● INPUT MATERIAL
↓↓↓

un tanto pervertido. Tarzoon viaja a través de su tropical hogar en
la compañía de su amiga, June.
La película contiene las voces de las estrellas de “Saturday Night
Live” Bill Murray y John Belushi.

↑↑↑
↓↓↓

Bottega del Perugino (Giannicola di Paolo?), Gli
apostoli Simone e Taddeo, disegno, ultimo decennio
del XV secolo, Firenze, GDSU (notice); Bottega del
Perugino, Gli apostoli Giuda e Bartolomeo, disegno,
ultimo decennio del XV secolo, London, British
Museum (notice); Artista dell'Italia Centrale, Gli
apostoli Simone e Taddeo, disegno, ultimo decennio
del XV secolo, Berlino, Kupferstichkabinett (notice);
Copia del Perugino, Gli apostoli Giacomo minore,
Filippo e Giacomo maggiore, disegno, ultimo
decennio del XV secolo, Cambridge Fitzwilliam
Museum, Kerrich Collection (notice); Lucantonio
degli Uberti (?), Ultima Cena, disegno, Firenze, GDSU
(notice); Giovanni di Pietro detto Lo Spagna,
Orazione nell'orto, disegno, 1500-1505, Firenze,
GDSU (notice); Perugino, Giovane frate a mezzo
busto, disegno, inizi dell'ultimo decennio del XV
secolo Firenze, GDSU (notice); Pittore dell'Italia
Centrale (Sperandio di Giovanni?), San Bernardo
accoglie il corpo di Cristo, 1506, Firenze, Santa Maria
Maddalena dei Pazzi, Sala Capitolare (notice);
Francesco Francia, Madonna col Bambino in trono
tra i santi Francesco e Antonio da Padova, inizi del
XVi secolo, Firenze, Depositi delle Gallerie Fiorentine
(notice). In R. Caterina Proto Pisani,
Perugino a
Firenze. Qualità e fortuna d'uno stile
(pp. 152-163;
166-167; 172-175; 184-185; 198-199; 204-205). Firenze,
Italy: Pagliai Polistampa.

↑↑↑

● REQUIREMENT
Provide the number of lines in the entries above on which the string "GDSU" is found, and no other text.

● RESPONSE TO THIS TASK
4